Otra digresión histórica, esta vez más local. A mediados de los años 80 un joven Guillermo Kuitca se entregaba a la revalidación de la pintura. Pasadas las reyertas neovanguardistas y los primeros conceptualismos, Kuitca se posicionó en el regreso sentimental del trazo pintado. Pero lo hizo de un modo paradójico. En esos años lo deslumbra la figura de Pina Bausch, la coreógrafa alemana que combinó los códigos del teatro y la danza para alterar la escena de su tiempo. Cuando se iban los bailarines quedaba un escenario despojado, una serie de sillas, luces cenitales que en sus escasez enfatizaban la imponente caja vacía del teatro a la italiana. Esta imagen fue una epifanía para Kuitca. Una década después, giró sobre sus pies y contempló otro espectáculo: la disposición de las distintas butacas dirigidas a un punto central, la gran máquina de la visión que es toda sala teatral.

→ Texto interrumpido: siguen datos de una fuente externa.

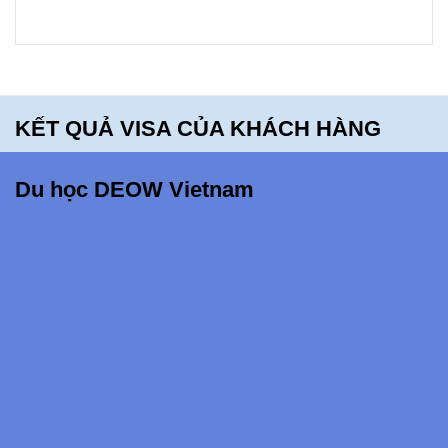
bạn sẽ
hối tiếc
khi bỏ lỡ
điều
KẾT QUẢ VISA CỦA KHÁCH HÀNG
này!!!
Du học DEOW Vietnam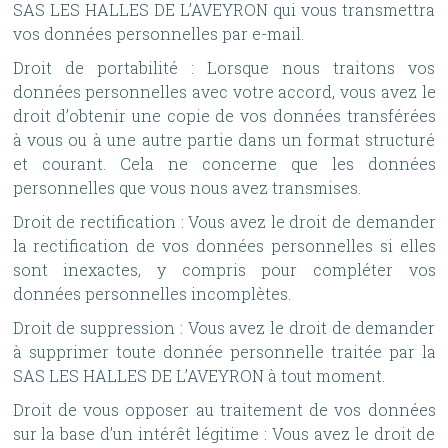
SAS LES HALLES DE L’AVEYRON qui vous transmettra
vos données personnelles par e-mail.
Droit de portabilité : Lorsque nous traitons vos
données personnelles avec votre accord, vous avez le
droit d’obtenir une copie de vos données transférées
à vous ou à une autre partie dans un format structuré
et courant. Cela ne concerne que les données
personnelles que vous nous avez transmises.
Droit de rectification : Vous avez le droit de demander
la rectification de vos données personnelles si elles
sont inexactes, y compris pour compléter vos
données personnelles incomplètes.
Droit de suppression : Vous avez le droit de demander
à supprimer toute donnée personnelle traitée par la
SAS LES HALLES DE L’AVEYRON à tout moment.
Droit de vous opposer au traitement de vos données
sur la base d’un intérêt légitime : Vous avez le droit de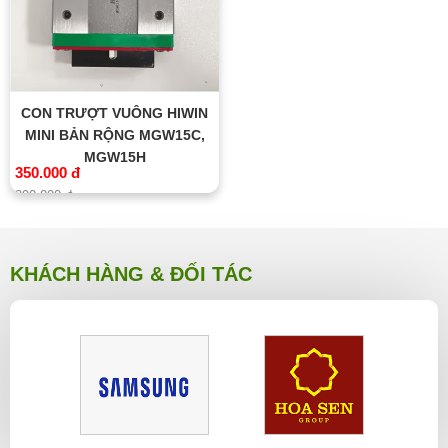
CON TRƯỢT VUÔNG HIWIN
MINI BẢN RỘNG MGW15C,
MGW15H
350.000 đ
390.000 đ
KHÁCH HÀNG & ĐỐI TÁC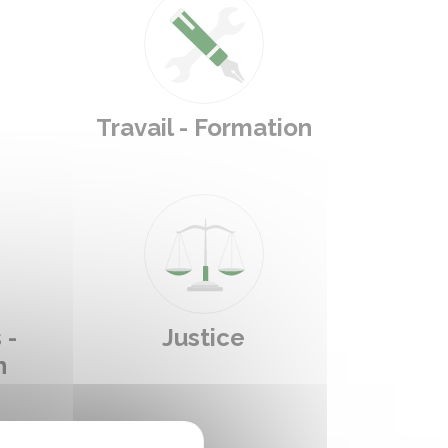
Travail - Formation
 -
Justice
n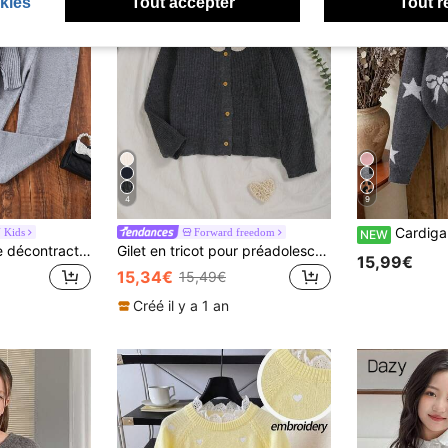
kies
Tout accepter
Tout r
4
9
Cardigan à boutons pour filles préadolescentes, gris
Kids
Forward freedom
NEW
2 pièces/Set Tenue décontractée mode pour préadolescentes, style lâche tricoté. Pull oversize de couleur unie avec pantalon évasé, automne
Gilet en tricot pour préadolescentes avec col brodé et boutons
15,99€
15,34€
15,49€
Créé il y a 1 an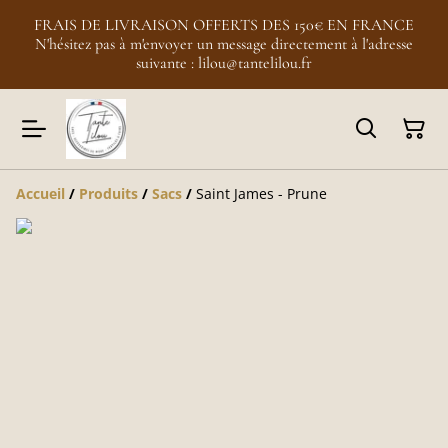
FRAIS DE LIVRAISON OFFERTS DES 150€ EN FRANCE
N'hésitez pas à m'envoyer un message directement à l'adresse
suivante : lilou@tantelilou.fr
Accueil
/
Produits
/
Sacs
/
Saint James - Prune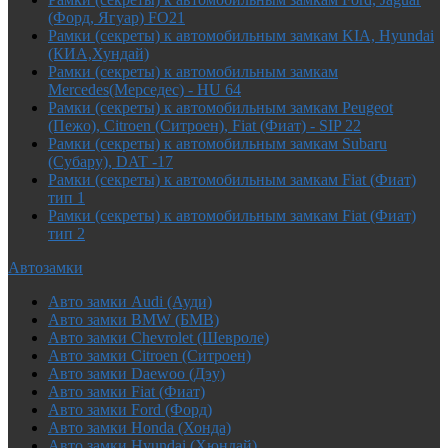
(Форд, Ягуар) FO21
Рамки (секреты) к автомобильным замкам KIA, Hyundai
(КИА,Хундай)
Рамки (секреты) к автомобильным замкам
Mercedes(Мерседес) - HU 64
Рамки (секреты) к автомобильным замкам Peugeot
(Пежо), Citroen (Ситроен), Fiat (Фиат) - SIP 22
Рамки (секреты) к автомобильным замкам Subaru
(Субару), DAT -17
Рамки (секреты) к автомобильным замкам Fiat (Фиат)
тип 1
Рамки (секреты) к автомобильным замкам Fiat (Фиат)
тип 2
Автозамки
Авто замки Audi (Ауди)
Авто замки BMW (БМВ)
Авто замки Chevrolet (Шевроле)
Авто замки Citroen (Ситроен)
Авто замки Daewoo (Дэу)
Авто замки Fiat (Фиат)
Авто замки Ford (Форд)
Авто замки Honda (Хонда)
Авто замки Hyundai (Хюндай)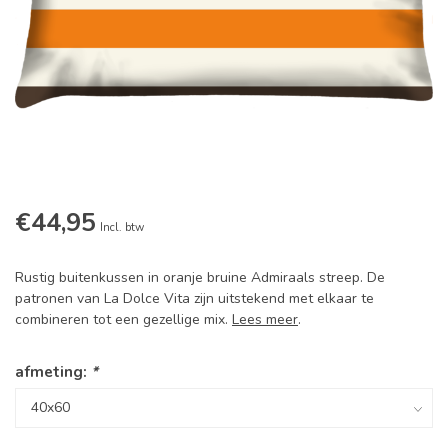
€44,95
Incl. btw
Rustig buitenkussen in oranje bruine Admiraals streep. De
patronen van La Dolce Vita zijn uitstekend met elkaar te
combineren tot een gezellige mix.
Lees meer
.
afmeting:
*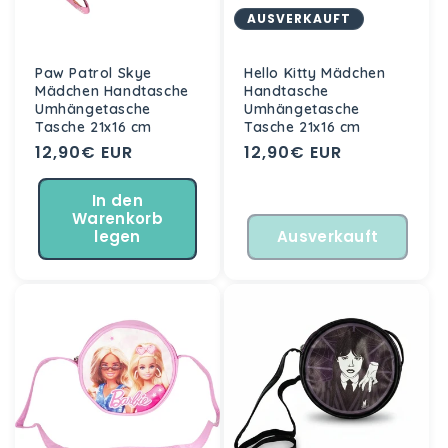
AUSVERKAUFT
Paw Patrol Skye
Hello Kitty Mädchen
Mädchen Handtasche
Handtasche
Umhängetasche
Umhängetasche
Tasche 21x16 cm
Tasche 21x16 cm
Normaler
12,90€ EUR
Normaler
12,90€ EUR
Preis
Preis
In den
Warenkorb
legen
Ausverkauft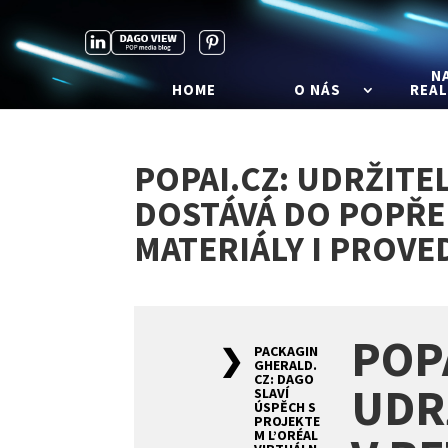
N
HOME
O NÁS
REAL
POPAI.CZ: UDRŽITE
DOSTÁVÁ DO POPŘED
MATERIÁLY I PROVE
POP
PACKAGIN
GHERALD.
CZ: DAGO
UDR
SLAVÍ
ÚSPĚCH S
PROJEKTE
M L’ORÉAL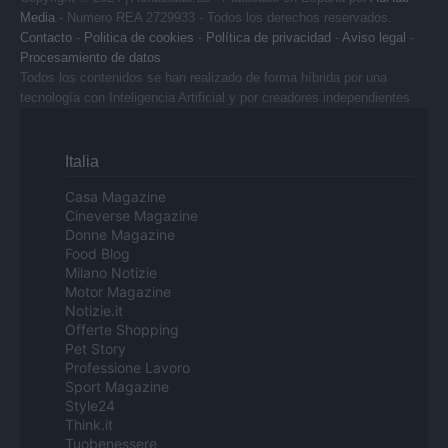
Media
- Numero REA 2729933 - Todos los derechos reservados.
Contacto
-
Politica de cookies
-
Política de privacidad
-
Aviso legal
-
Procesamiento de datos
Todos los contenidos se han realizado de forma híbrida por una
tecnología con Inteligencia Artificial y por creadores independientes
Italia
Casa Magazine
Cineverse Magazine
Donne Magazine
Food Blog
Milano Notizie
Motor Magazine
Notizie.it
Offerte Shopping
Pet Story
Professione Lavoro
Sport Magazine
Style24
Think.it
Tuobenessere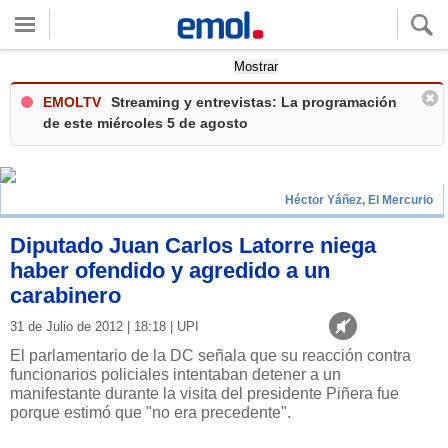
Quieres ver tu clima local?
Mostrar
EMOLTV
Streaming y entrevistas: La programación
de este miércoles 5 de agosto
Héctor Yáñez, El Mercurio
Diputado Juan Carlos Latorre niega
haber ofendido y agredido a un
carabinero
31 de Julio de 2012 | 18:18 | UPI
El parlamentario de la DC señala que su reacción contra
funcionarios policiales intentaban detener a un
manifestante durante la visita del presidente Piñera fue
porque estimó que "no era precedente".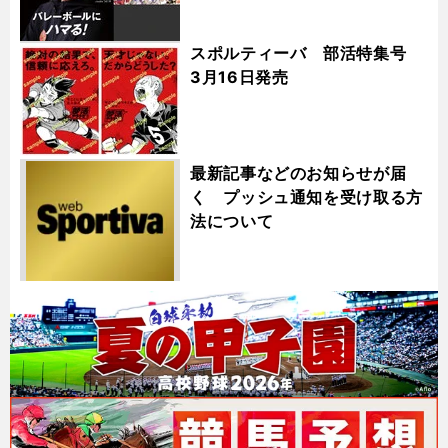
スポルティーバ 部活特集号
3月16日発売
最新記事などのお知らせが届
く プッシュ通知を受け取る方
法について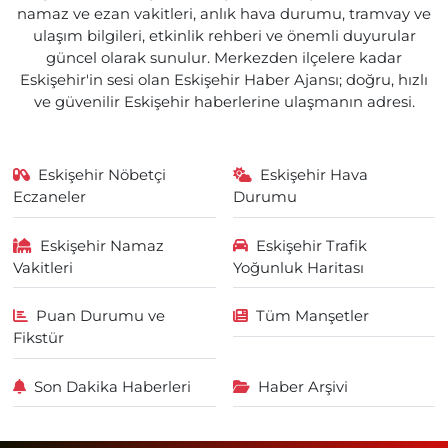
namaz ve ezan vakitleri, anlık hava durumu, tramvay ve
ulaşım bilgileri, etkinlik rehberi ve önemli duyurular
güncel olarak sunulur. Merkezden ilçelere kadar
Eskişehir'in sesi olan Eskişehir Haber Ajansı; doğru, hızlı
ve güvenilir Eskişehir haberlerine ulaşmanın adresi.
Eskişehir Nöbetçi
Eskişehir Hava
Eczaneler
Durumu
Eskişehir Namaz
Eskişehir Trafik
Vakitleri
Yoğunluk Haritası
Puan Durumu ve
Tüm Manşetler
Fikstür
Son Dakika Haberleri
Haber Arşivi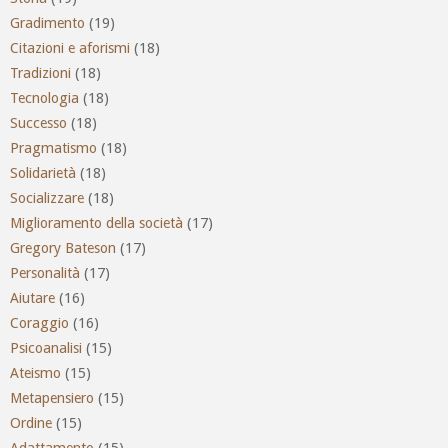
Gradimento
(19)
Citazioni e aforismi
(18)
Tradizioni
(18)
Tecnologia
(18)
Successo
(18)
Pragmatismo
(18)
Solidarietà
(18)
Socializzare
(18)
Miglioramento della società
(17)
Gregory Bateson
(17)
Personalità
(17)
Aiutare
(16)
Coraggio
(16)
Psicoanalisi
(15)
Ateismo
(15)
Metapensiero
(15)
Ordine
(15)
Adattamento
(15)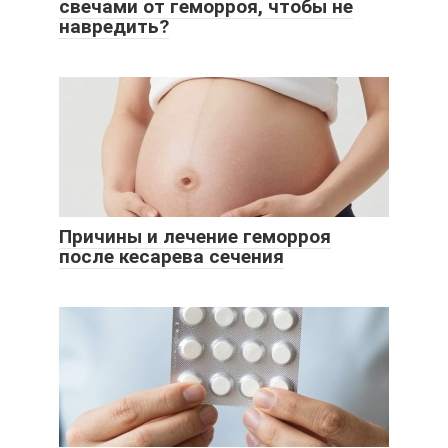
свечами от геморроя, чтобы не
навредить?
Причины и лечение геморроя
после кесарева сечения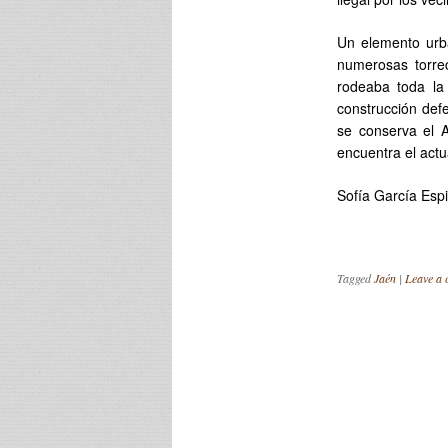
Un elemento urba
numerosas torre
rodeaba toda la 
construcción defe
se conserva el A
encuentra el act
Sofía García Esp
Tagged
Jaén
|
Leave a
Post navigation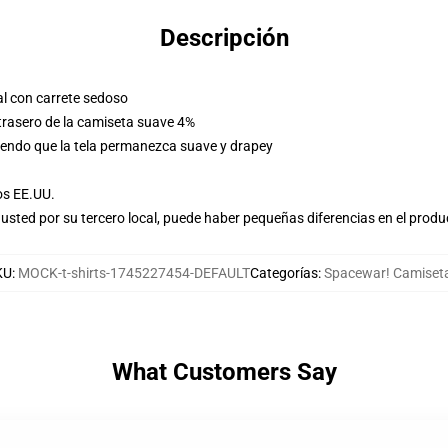
Descripción
l con carrete sedoso
 trasero de la camiseta suave 4%
tiendo que la tela permanezca suave y drapey
os EE.UU.
usted por su tercero local, puede haber pequeñas diferencias en el produ
KU
:
MOCK-t-shirts-1745227454-DEFAULT
Categorías
:
Spacewar! Camiset
What Customers Say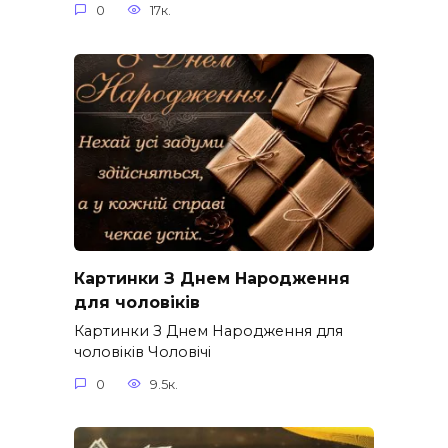
0
17к.
Картинки З Днем Народження
для чоловіків​
Картинки З Днем Народження для
чоловіків​ Чоловічі
0
9.5к.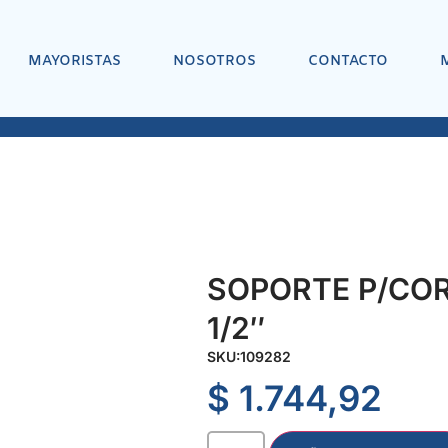
MAYORISTAS
NOSOTROS
CONTACTO
SOPORTE P/CO
1/2″
SKU:
109282
$
1.744,92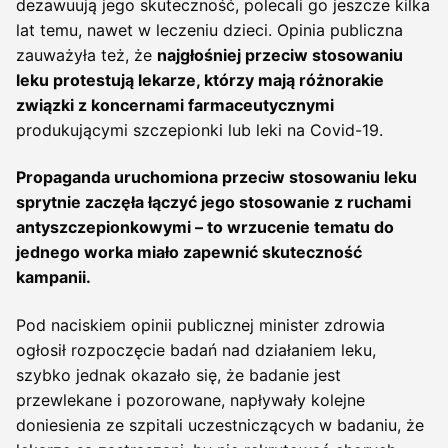
dezawuują jego skuteczność, polecali go jeszcze kilka
lat temu, nawet w leczeniu dzieci. Opinia publiczna
zauważyła też, że
najgłośniej przeciw stosowaniu
leku protestują lekarze, którzy mają różnorakie
związki z koncernami farmaceutycznymi
produkującymi szczepionki lub leki na Covid-19.
Propaganda uruchomiona przeciw stosowaniu leku
sprytnie zaczęła łączyć jego stosowanie z ruchami
antyszczepionkowymi – to wrzucenie tematu do
jednego worka miało zapewnić skuteczność
kampanii.
Pod naciskiem opinii publicznej minister zdrowia
ogłosił rozpoczęcie badań nad działaniem leku,
szybko jednak okazało się, że badanie jest
przewlekane i pozorowane, napływały kolejne
doniesienia ze szpitali uczestniczących w badaniu, że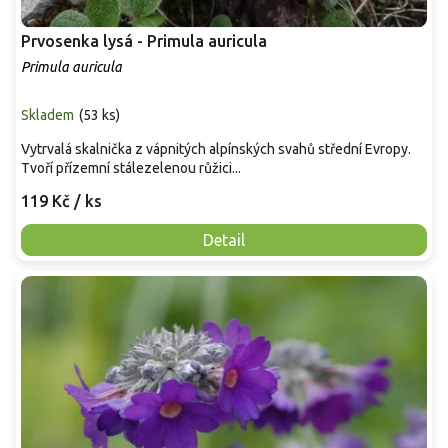
Prvosenka lysá - Primula auricula
Primula auricula
Skladem
(
53 ks
)
Vytrvalá skalnička z vápnitých alpínských svahů střední Evropy.
Tvoří přízemní stálezelenou růžici...
119 Kč
/ ks
Detail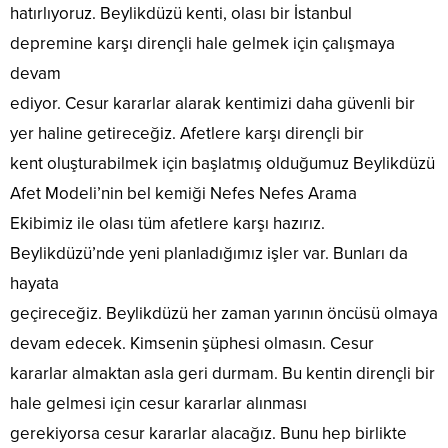
hatırlıyoruz. Beylikdüzü kenti, olası bir İstanbul
depremine karşı dirençli hale gelmek için çalışmaya
devam
ediyor. Cesur kararlar alarak kentimizi daha güvenli bir
yer haline getireceğiz. Afetlere karşı dirençli bir
kent oluşturabilmek için başlatmış olduğumuz Beylikdüzü
Afet Modeli’nin bel kemiği Nefes Nefes Arama
Ekibimiz ile olası tüm afetlere karşı hazırız.
Beylikdüzü’nde yeni planladığımız işler var. Bunları da
hayata
geçireceğiz. Beylikdüzü her zaman yarının öncüsü olmaya
devam edecek. Kimsenin şüphesi olmasın. Cesur
kararlar almaktan asla geri durmam. Bu kentin dirençli bir
hale gelmesi için cesur kararlar alınması
gerekiyorsa cesur kararlar alacağız. Bunu hep birlikte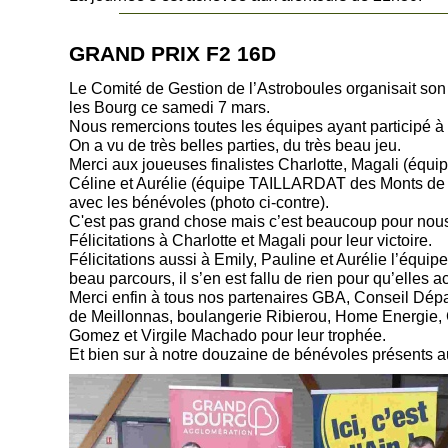
GRAND PRIX F2 16D
Le Comité de Gestion de l’Astroboules organisait son
les Bourg ce samedi 7 mars.
Nous remercions toutes les équipes ayant participé à 
On a vu de très belles parties, du très beau jeu.
Merci aux joueuses finalistes Charlotte, Magali (équ
Céline et Aurélie (équipe TAILLARDAT des Monts de T
avec les bénévoles (photo ci-
contre).
C'est pas grand chose mais c’est beaucoup pour nou
Félicitations à Charlotte et Magali pour leur victoire.
Félicitations aussi à Emily, Pauline et Aurélie l’équi
beau parcours, il s’en est fallu de rien pour qu’elles a
Merci enfin à tous nos partenaires GBA, Conseil Dép
de Meillonnas, boulangerie Ribierou, Home Energie, Cs
Gomez et Virgile Machado pour leur trophée.
Et bien sur à notre douzaine de bénévoles présents a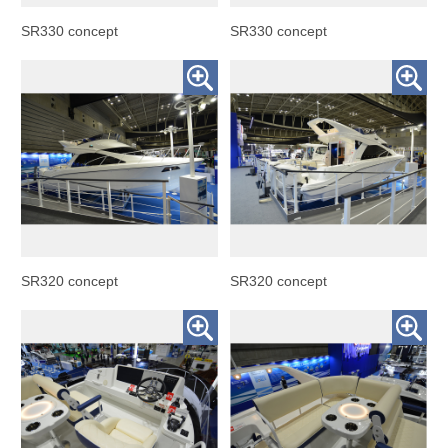
SR330 concept
SR330 concept
SR320 concept
SR320 concept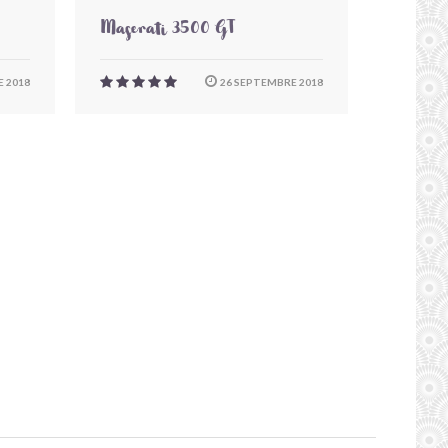
Maserati 3500 GT
 2018
26 SEPTEMBRE 2018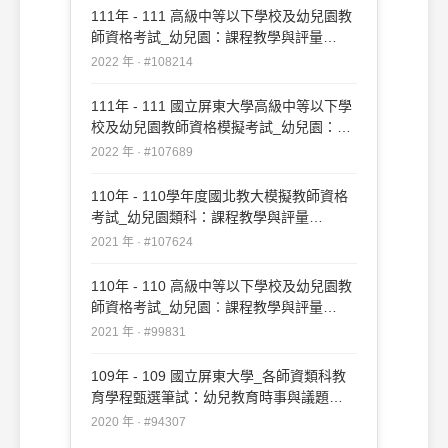
111年 - 111 高級中等以下學校及幼兒園教
師資格考試_幼兒園：課程教學與評量
#108214
2022 年 · #108214
111年 - 111 國立屏東大學高級中等以下學
校及幼兒園教師資格模擬考試_幼兒園：課
程教學與評量#107689
2022 年 · #107689
110年 - 110學年度國北教大模擬教師資格
考試_幼兒園類科：課程教學與評量
#107624
2021 年 · #107624
110年 - 110 高級中等以下學校及幼兒園教
師資格考試_幼兒園︰課程教學與評量
#99831
2021 年 · #99831
109年 - 109 國立屏東大學_各師資類科教
育學程甄選筆試：幼兒教育時事與議題
#94307
2020 年 · #94307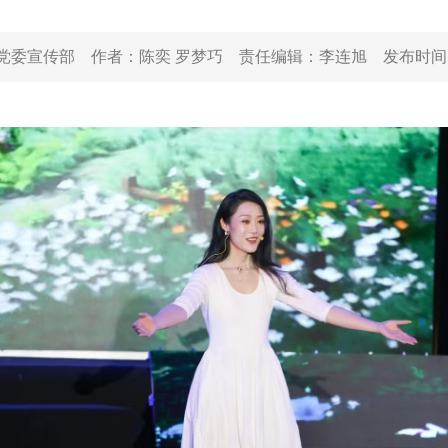
党委宣传部
作者：
陈奕 罗梦巧
责任编辑：
李连旭
发布时间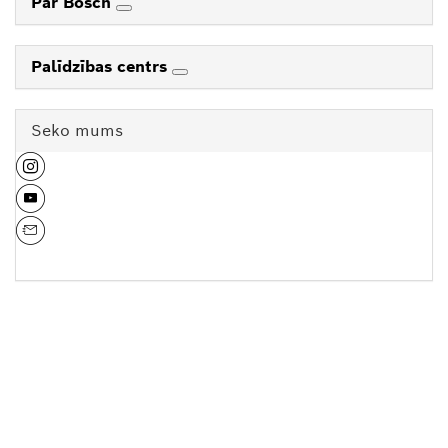
Par Bosch
Palīdzības centrs
Seko mums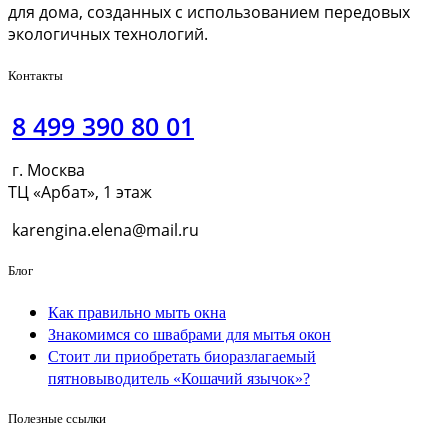
для дома, созданных с использованием передовых
экологичных технологий.
Контакты
8 499 390 80 01
г. Москва
ТЦ «Арбат», 1 этаж
karengina.elena@mail.ru
Блог
Как правильно мыть окна
Знакомимся со швабрами для мытья окон
Стоит ли приобретать биоразлагаемый
пятновыводитель «Кошачий язычок»?
Полезные ссылки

Treinta años después, la obra de Camila cambia los tantos. Ya en un período más formativo, todavía fresco, aparecían los contornos de personajes similares a los de aquel joven Kuitca. Luego a fuerza de reencuadres y cambios de escala ese plano figurado fue expulsado de la superficie pictórica hasta quedarse sólo con el fondo, casi esbozado. La pesquisa continúo y sus telas, ahora como telones, empezaron a buscar el marco de la arquitectura, comenzaron aprecisar de la relación con el cubículo de una sala como si fuese una caja de resonancia, un gran margen tridimensional que les permitiese recalar en algún lado. Nuevamente aparece la máquina de la visión, ya no la sala teatral, ahora la sala de exhibición, pero no figurada en la tela sino señalada por la misma ubicación de las obras.
De manera silenciosa y contundente, Camila se inscribe en el derrotero de la pintura instalada, de la pintura fuera de sí misma, de la pintura autoconsciente de su entorno. Esta exhibición es un acto central en esta fábula.